TOKYO — Hundreds of people gathered outside Japan’s National Stadium on Friday night, some to protest the holding of the Olympics in the nation’s capital.

The protest grew as the Opening Ceremony was set to commence a couple hundred yards away. On a street corner, surrounded by police, a core group of protesters chanted and yelled.

The gist of the main chant, according to a Japanese man who translated the message into English: “We don’t want to have the Olympic Games in this country!”

Another chant was simpler: “No Olympics!”

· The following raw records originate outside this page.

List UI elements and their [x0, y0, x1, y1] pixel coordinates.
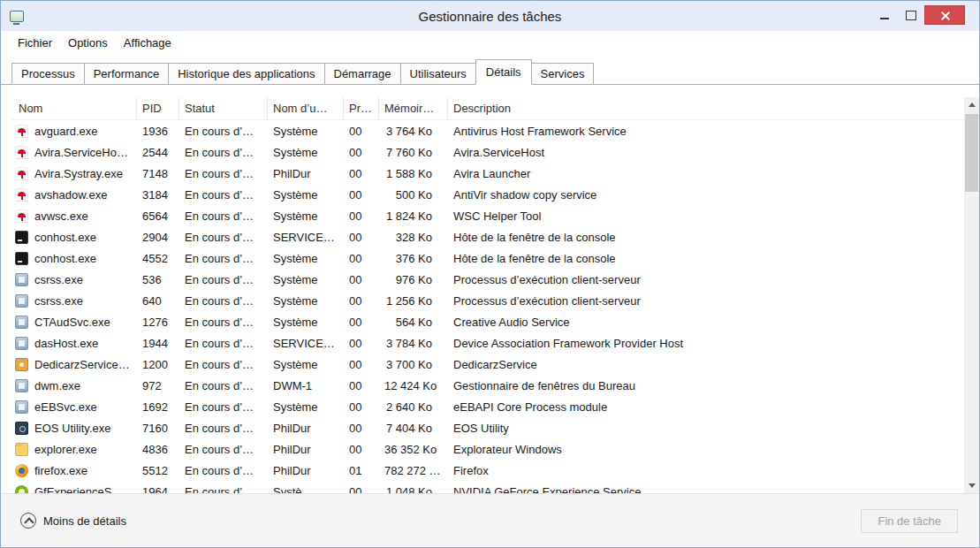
cell-memory: 36 352 Ko	[379, 443, 448, 456]
cell-pid: 5512	[137, 464, 179, 477]
table-row[interactable]: csrss.exe536En cours d’…Système00976 KoP…	[11, 269, 964, 290]
table-row[interactable]: dasHost.exe1944En cours d’…SERVICE…003 7…	[11, 332, 964, 354]
cell-description: NVIDIA GeForce Experience Service	[448, 485, 964, 494]
cell-cpu: 00	[344, 358, 379, 371]
table-row[interactable]: conhost.exe2904En cours d’…SERVICE…00328…	[11, 226, 964, 247]
window-icon	[15, 379, 28, 392]
scroll-up-icon[interactable]	[964, 97, 979, 112]
cell-memory: 376 Ko	[379, 252, 448, 265]
table-row[interactable]: EOS Utility.exe7160En cours d’…PhilDur00…	[11, 417, 964, 438]
process-name: eEBSvc.exe	[34, 400, 97, 414]
cell-user: Système	[268, 188, 344, 202]
cell-name: firefox.exe	[11, 464, 137, 477]
table-row[interactable]: DedicarzService…1200En cours d’…Système0…	[11, 354, 964, 375]
table-row[interactable]: csrss.exe640En cours d’…Système001 256 K…	[11, 290, 964, 311]
cell-user: PhilDur	[268, 443, 344, 456]
task-manager-window: Gestionnaire des tâches FichierOptionsAf…	[0, 0, 980, 548]
tab-démarrage[interactable]: Démarrage	[324, 63, 401, 84]
table-row[interactable]: avguard.exe1936En cours d’…Système003 76…	[11, 120, 964, 141]
table-row[interactable]: Avira.Systray.exe7148En cours d’…PhilDur…	[11, 163, 964, 184]
cell-description: Processus d’exécution client-serveur	[448, 273, 964, 286]
firefox-icon	[15, 464, 28, 477]
cell-memory: 1 588 Ko	[379, 167, 448, 180]
console-icon	[15, 252, 28, 265]
cell-description: Avira Launcher	[448, 167, 964, 180]
tab-historique-des-applications[interactable]: Historique des applications	[168, 63, 324, 84]
tab-utilisateurs[interactable]: Utilisateurs	[400, 63, 476, 84]
window-icon	[15, 294, 28, 308]
tab-services[interactable]: Services	[531, 63, 595, 84]
table-row[interactable]: firefox.exe5512En cours d’…PhilDur01782 …	[11, 460, 964, 481]
column-header-description[interactable]: Description	[448, 97, 964, 119]
cell-status: En cours d’…	[179, 422, 268, 435]
column-header-status[interactable]: Statut	[179, 97, 268, 119]
dedicarz-icon	[15, 358, 28, 371]
end-task-button[interactable]: Fin de tâche	[861, 509, 958, 533]
tab-détails[interactable]: Détails	[475, 59, 532, 85]
cell-user: Système	[268, 273, 344, 286]
process-name: conhost.exe	[34, 231, 96, 244]
scroll-down-icon[interactable]	[964, 478, 979, 493]
table-row[interactable]: explorer.exe4836En cours d’…PhilDur0036 …	[11, 438, 964, 460]
cell-cpu: 00	[344, 125, 379, 138]
cell-cpu: 00	[344, 443, 379, 456]
details-toggle-label: Moins de détails	[43, 514, 126, 528]
cell-status: En cours d’…	[179, 379, 268, 392]
window-icon	[15, 316, 28, 329]
cell-status: En cours d’…	[179, 400, 268, 414]
column-header-user[interactable]: Nom d’u…	[268, 97, 344, 119]
cell-memory: 500 Ko	[379, 188, 448, 202]
cell-status: En cours d’…	[179, 485, 268, 494]
column-header-pid[interactable]: PID	[137, 97, 179, 119]
cell-user: Système	[268, 252, 344, 265]
table-row[interactable]: avwsc.exe6564En cours d’…Système001 824 …	[11, 205, 964, 226]
process-name: dasHost.exe	[34, 337, 98, 350]
table-row[interactable]: Avira.ServiceHo…2544En cours d’…Système0…	[11, 141, 964, 163]
table-row[interactable]: avshadow.exe3184En cours d’…Système00500…	[11, 184, 964, 205]
tab-performance[interactable]: Performance	[84, 63, 169, 84]
cell-user: PhilDur	[268, 464, 344, 477]
cell-status: En cours d’…	[179, 188, 268, 202]
cell-user: PhilDur	[268, 167, 344, 180]
cell-cpu: 00	[344, 209, 379, 223]
cell-name: explorer.exe	[11, 443, 137, 456]
column-header-cpu[interactable]: Pr…	[344, 97, 379, 119]
cell-description: Creative Audio Service	[448, 316, 964, 329]
console-icon	[15, 231, 28, 244]
table-row[interactable]: CTAudSvc.exe1276En cours d’…Système00564…	[11, 311, 964, 332]
cell-name: avwsc.exe	[11, 209, 137, 223]
column-header-name[interactable]: Nom	[11, 97, 137, 119]
close-button[interactable]	[924, 5, 965, 25]
table-row[interactable]: eEBSvc.exe1692En cours d’…Système002 640…	[11, 396, 964, 417]
tab-strip: ProcessusPerformanceHistorique des appli…	[1, 55, 979, 85]
table-row[interactable]: dwm.exe972En cours d’…DWM-10012 424 KoGe…	[11, 375, 964, 396]
menu-fichier[interactable]: Fichier	[10, 33, 60, 53]
process-name: DedicarzService…	[34, 358, 130, 371]
process-name: csrss.exe	[34, 294, 83, 308]
title-bar[interactable]: Gestionnaire des tâches	[1, 1, 979, 31]
details-toggle[interactable]: Moins de détails	[20, 513, 126, 529]
cell-description: Firefox	[448, 464, 964, 477]
scrollbar-thumb[interactable]	[965, 114, 978, 192]
cell-memory: 2 640 Ko	[379, 400, 448, 414]
folder-icon	[15, 443, 28, 456]
table-row[interactable]: conhost.exe4552En cours d’…Système00376 …	[11, 247, 964, 269]
cell-status: En cours d’…	[179, 316, 268, 329]
menu-affichage[interactable]: Affichage	[116, 33, 179, 53]
minimize-button[interactable]	[871, 5, 898, 25]
cell-memory: 564 Ko	[379, 316, 448, 329]
cell-pid: 1276	[137, 316, 179, 329]
menu-options[interactable]: Options	[60, 33, 116, 53]
tab-processus[interactable]: Processus	[11, 63, 85, 84]
cell-user: Système	[268, 146, 344, 159]
vertical-scrollbar[interactable]	[964, 97, 979, 493]
cell-status: En cours d’…	[179, 167, 268, 180]
column-header-memory[interactable]: Mémoir…	[379, 97, 448, 119]
maximize-button[interactable]	[898, 5, 924, 25]
cell-pid: 7148	[137, 167, 179, 180]
cell-pid: 1692	[137, 400, 179, 414]
cell-user: Système	[268, 400, 344, 414]
cell-description: Device Association Framework Provider Ho…	[448, 337, 964, 350]
cell-user: SERVICE…	[268, 231, 344, 244]
table-row[interactable]: GfExperienceS…1964En cours d’…Systè…001 …	[11, 481, 964, 493]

It’s unclear how many of the hundreds gathered opposed the Olympics, and how many had come to the stadium to soak in the scene from outside. No spectators were allowed into the Ceremony. Another Japanese man on the south side of the stadium, who wished not to give his name, told Yahoo Sports that he had come “to feel it.”

But public opinion polls have shown that a majority of Japanese citizens oppose the holding of the Games, especially amid the COVID-19 pandemic. The most vocal of them gathered at a corner to the southwest of the stadium, along the 418, on Friday. One led chants through a megaphone. At least one played a percussion instrument along with the chants. A few held banners.

Anti-Olympics protest slideshow embed
Anti-Olympics protest slideshow embed

Police formed a line in front of them, and directed cars and foot traffic while containing the protest. At one point, two separate groups of a dozen-plus policemen walked down the stairs from the stadium, toward the street, though not directly to the street corner where the protestors gathered.

Security guards did not let reporters who were credentialed for the ceremony leave the stadium grounds to cover the protest. Olympic organizers have barred foreign media from interviewing citizens outside of Olympic venues.

The chanting continued for well over an hour, before and during the Ceremony. The fireworks that marked its commencement could be seen and heard from outside. The protesters continued chanting, passionately, unperturbed.

At one point, entire blocks on the west side of the stadium were crammed with people. Police seemed to engage in some minor, non-violent confrontations with citizens, mostly to keep the intersection clear, but the protest was peaceful.

It lasted for more than two hours, then died down, leaving the street mostly quiet. Some locals stuck around to watch what they could of the ceremony from outside.